Well, the minimum number is generally zero. Your other questions relate to what may be a good idea to provide. If you want a better answer, you need to be clearer about your objective.

Regards, Nick Maclaren.

- S
- slebetman
  
  Contact options for registered users
Vote on answer
posted
17 years ago

Wed, Feb 21, 2007 2:07 AM

For timeslice and/or preemptive multithreading/multitasking ONLY, without other modern OS features like virtual memory etc, you basically need to be able to arbitrarily save and restore the call stack. Without it the only kind of multitasking you can implement is cooperative multitasking.

Oh and obviously you need to be able to execute code outside the context of the currently running code/application -- interrupt timer, supervisory mode, ring 0, doesn't matter how you just need a mechanism. Otherwise again the only kind of multitasking you can implement is cooperative multitasking.

- N
- Nick Maclaren
  
  Contact options for registered users
Vote on answer
posted
17 years ago

Wed, Feb 21, 2007 9:47 AM

In article , " snipped-for-privacy@yahoo.com" writes: |> |> For timeslice and/or preemptive multithreading/multitasking ONLY, |> without other modern OS features like virtual memory etc, you |> basically need to be able to arbitrarily save and restore the call |> stack. Without it the only kind of multitasking you can implement is |> cooperative multitasking.

Otherwise commonly known as coroutines. Yes. But the term "call stack" is unhelpful, as that is generally in memory; it is actually the local environment (registers, state etc.) that needs saving.

|> Oh and obviously you need to be able to execute code outside the |> context of the currently running code/application -- interrupt timer, |> supervisory mode, ring 0, doesn't matter how you just need a |> mechanism.
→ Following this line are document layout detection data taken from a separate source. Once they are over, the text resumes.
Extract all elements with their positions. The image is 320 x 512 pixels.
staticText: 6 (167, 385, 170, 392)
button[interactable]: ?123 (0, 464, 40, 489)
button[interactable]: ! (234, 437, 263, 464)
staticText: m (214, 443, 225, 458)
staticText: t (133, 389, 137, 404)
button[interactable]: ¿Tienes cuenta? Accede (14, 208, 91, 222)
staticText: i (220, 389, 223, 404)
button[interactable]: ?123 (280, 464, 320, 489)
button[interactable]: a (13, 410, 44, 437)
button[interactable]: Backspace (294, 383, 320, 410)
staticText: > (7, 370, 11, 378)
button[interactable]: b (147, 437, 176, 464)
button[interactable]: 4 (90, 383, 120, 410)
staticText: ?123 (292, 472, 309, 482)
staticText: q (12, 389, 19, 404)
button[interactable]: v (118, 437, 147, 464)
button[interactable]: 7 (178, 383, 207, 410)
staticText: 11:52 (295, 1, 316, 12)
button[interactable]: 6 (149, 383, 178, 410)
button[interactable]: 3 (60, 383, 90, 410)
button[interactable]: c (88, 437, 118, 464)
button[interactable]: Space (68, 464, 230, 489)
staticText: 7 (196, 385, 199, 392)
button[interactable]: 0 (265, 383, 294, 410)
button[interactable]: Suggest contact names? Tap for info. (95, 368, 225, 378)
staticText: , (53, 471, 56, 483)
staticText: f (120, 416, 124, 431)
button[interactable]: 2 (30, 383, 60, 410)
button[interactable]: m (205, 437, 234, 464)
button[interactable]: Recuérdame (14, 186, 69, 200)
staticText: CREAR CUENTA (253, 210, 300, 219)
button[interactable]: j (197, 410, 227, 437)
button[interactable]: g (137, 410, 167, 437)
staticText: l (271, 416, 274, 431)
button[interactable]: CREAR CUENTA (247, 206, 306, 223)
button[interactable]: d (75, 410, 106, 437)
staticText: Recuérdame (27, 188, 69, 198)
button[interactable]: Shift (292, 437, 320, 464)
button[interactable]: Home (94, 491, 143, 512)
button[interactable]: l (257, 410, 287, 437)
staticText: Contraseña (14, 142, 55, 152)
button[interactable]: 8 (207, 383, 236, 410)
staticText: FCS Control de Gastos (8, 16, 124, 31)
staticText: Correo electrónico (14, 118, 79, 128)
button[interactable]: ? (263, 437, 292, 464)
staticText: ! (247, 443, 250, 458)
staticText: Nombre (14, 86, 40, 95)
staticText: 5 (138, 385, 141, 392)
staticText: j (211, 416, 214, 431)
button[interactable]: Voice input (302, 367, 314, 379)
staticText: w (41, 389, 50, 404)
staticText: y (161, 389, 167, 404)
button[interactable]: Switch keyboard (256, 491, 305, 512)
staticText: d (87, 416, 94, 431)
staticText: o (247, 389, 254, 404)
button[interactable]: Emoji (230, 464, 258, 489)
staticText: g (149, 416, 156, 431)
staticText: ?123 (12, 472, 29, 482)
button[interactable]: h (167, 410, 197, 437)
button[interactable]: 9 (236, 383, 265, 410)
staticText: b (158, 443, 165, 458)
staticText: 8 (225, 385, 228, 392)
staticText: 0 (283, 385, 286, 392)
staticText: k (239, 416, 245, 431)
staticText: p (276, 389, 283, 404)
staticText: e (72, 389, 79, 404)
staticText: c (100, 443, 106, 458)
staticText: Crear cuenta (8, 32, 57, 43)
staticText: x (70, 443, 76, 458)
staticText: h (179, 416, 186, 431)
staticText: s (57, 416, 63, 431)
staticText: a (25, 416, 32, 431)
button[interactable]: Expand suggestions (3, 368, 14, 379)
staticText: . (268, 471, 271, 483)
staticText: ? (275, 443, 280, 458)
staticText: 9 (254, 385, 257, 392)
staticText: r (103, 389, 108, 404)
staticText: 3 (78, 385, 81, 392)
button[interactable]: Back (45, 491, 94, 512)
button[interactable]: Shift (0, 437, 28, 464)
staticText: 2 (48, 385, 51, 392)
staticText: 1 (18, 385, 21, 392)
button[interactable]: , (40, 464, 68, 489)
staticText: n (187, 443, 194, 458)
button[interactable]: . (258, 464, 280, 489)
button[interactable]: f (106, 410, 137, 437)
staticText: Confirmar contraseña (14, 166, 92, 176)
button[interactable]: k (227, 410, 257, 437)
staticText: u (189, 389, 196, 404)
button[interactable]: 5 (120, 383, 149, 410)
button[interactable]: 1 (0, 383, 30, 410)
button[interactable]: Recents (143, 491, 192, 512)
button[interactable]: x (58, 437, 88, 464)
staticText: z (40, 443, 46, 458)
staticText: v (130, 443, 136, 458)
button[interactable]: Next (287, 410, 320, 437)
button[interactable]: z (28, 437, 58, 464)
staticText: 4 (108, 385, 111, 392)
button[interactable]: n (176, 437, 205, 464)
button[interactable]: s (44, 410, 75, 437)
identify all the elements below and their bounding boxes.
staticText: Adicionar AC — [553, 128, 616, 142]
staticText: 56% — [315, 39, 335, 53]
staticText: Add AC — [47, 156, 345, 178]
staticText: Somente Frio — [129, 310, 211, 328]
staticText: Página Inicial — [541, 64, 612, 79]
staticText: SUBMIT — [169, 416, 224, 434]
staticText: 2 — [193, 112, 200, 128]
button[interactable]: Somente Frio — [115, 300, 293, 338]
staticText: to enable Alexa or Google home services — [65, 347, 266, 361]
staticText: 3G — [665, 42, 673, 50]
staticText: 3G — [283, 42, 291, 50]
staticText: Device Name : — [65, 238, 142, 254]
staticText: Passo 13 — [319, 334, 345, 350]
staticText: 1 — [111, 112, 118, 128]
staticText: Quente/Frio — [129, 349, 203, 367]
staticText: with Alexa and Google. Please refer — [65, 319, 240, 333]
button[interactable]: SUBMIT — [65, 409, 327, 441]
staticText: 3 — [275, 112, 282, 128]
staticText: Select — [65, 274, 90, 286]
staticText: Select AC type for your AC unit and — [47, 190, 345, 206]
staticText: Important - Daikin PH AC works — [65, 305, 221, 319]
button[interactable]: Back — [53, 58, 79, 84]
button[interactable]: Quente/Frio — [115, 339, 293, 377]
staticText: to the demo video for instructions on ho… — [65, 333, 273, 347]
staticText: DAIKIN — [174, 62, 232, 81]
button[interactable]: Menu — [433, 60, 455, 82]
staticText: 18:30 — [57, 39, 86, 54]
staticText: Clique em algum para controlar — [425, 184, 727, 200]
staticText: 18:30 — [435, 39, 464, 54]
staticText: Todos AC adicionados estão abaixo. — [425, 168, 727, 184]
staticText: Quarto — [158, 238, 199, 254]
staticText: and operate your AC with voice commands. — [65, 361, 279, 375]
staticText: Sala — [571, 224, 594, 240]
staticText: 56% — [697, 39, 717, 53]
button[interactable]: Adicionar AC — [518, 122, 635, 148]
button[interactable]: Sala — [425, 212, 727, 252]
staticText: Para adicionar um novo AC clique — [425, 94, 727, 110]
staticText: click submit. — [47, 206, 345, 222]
Otherwise again the only kind of multitasking you can |> implement is cooperative multitasking.

Oh, no, you don't. That is almost true if you have only a single CPU, but definitely isn't if you have more than one. Why shouldn't one CPU run the 'kernel' and the other run ordinary processes?

Regards, Nick Maclaren.

- P
- Paul A. Clayton
  
  Contact options for registered users
Vote on answer
posted
17 years ago

Wed, Feb 21, 2007 9:50 AM

NOTE: The following comments are from one who is not a programmer much less a processor architect. Where there is disagreement with the work of experienced architects, it should be assumed that the author has an inadequate understanding of the tradeoffs involved or of the architecture in question or is evaluating the architecture based on different criteria.
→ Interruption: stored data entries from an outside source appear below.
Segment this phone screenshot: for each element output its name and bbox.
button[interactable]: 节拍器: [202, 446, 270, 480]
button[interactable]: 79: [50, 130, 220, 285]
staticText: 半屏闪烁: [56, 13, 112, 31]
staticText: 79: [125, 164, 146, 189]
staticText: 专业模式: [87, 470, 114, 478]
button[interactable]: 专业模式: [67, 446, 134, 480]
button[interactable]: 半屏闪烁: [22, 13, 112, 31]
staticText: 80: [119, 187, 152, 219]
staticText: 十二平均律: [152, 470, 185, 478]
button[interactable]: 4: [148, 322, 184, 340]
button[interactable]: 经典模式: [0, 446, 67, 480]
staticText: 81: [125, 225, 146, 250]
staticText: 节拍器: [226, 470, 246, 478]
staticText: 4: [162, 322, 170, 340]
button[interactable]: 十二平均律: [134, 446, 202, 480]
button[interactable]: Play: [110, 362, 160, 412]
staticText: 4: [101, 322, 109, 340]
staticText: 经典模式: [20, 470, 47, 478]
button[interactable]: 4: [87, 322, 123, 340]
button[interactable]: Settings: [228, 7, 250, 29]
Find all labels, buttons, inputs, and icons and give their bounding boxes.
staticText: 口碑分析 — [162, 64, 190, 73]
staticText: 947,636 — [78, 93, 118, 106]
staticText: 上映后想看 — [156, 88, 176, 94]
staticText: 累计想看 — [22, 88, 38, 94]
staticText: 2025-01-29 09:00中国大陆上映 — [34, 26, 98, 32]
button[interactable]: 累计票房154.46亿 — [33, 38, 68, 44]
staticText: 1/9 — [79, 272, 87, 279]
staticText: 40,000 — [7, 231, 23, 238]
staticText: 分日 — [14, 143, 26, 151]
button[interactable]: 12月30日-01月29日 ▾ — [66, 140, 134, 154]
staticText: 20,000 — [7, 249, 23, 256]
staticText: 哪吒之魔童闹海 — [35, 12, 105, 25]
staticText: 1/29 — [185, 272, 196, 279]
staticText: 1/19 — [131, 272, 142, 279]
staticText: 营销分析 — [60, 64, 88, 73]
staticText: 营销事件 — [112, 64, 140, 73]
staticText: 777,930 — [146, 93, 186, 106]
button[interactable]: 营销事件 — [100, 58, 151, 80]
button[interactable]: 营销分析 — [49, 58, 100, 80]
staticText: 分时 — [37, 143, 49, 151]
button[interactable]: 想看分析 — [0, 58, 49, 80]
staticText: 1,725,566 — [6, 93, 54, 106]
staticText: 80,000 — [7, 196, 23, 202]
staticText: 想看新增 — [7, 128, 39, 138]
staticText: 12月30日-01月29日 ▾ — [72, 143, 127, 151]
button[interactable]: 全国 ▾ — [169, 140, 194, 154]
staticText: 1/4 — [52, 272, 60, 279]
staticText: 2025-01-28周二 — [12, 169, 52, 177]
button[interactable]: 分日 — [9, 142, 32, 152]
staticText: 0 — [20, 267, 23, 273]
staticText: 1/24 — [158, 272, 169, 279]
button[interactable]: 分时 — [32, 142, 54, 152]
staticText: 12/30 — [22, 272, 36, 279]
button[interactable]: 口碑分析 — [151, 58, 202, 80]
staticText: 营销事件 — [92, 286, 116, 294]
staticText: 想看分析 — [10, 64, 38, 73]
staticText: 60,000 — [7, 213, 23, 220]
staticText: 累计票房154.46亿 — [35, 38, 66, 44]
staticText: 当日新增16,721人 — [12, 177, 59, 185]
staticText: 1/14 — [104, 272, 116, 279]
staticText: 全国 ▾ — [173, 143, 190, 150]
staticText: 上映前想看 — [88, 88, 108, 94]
While I perceive the MIPS MT-ASE as clean and professionally architected, I disagree with some of the decisions made. I am disappointed that there was no adoption of reduced contexts beyond simply not including or sharing coprocessor state. While the MIPS ISA makes this slightly awkward (since the multiplier has state), it would allow for more contexts for a given area. This would be especially powerful with the identification of Shadow Register Sets with Thread Contexts. While I could see user applications usefully spawning threadlets, it seems especially useful for an interrupt context to be smaller than 31 registers (i.e., for there to be nearly twice or four times as many contexts). (MIPS MT-ASE defines a Thread Context as containing 38 to 42 registers [31 GPRs, 2-3 multiplier registers,

5-7 MT-ASE-specific CP0 registers, 0-1 CP0 register; a TC can also contain additional registers such as those for Floating Point], a Virtual Processing Element has all previously defined CP0 registers (minimum 14?), and a Processor has 2-3 MT-ASE-specific CP0. A Shadow Register Set contains 31 registers.)

I also disagree with the choice to have only a RISC-y 'fork' instruction (MIPS MT-ASE 'fork' loads the value in one GPR to the spawned thread's PC [actually TCRestart], the value of another GPR to the target register in the spawned thread, and updates the Status register [or generates a Thread Exception of the Thread Overflow type {or, of course, a Reserved Instruction Exception if the instruction is unimplemented}].) While this provides the greatest flexibility within the constraints of RISC, it prohibits an application from taking advantage of the thread locality (other than through a shared cache) and forces more heavyweight thread spawning to pass most values through the memory system. Using a RISC-y instruction does allow implementations to be simpler, but it effectively prohibits the exploitation of the fact that localized bandwidth is easier to implement and that register copies can be virtualized. It might be desirable, e.g., to support forking directly to a generic procedure.

Of course, with the earlier complaint, it also effectively prohibits thread splitting (i.e., one context generating two contexts each with a little more than half the content as the originating context, for which most of the data movement can be virtualized even in a fairly simple in-order implementation).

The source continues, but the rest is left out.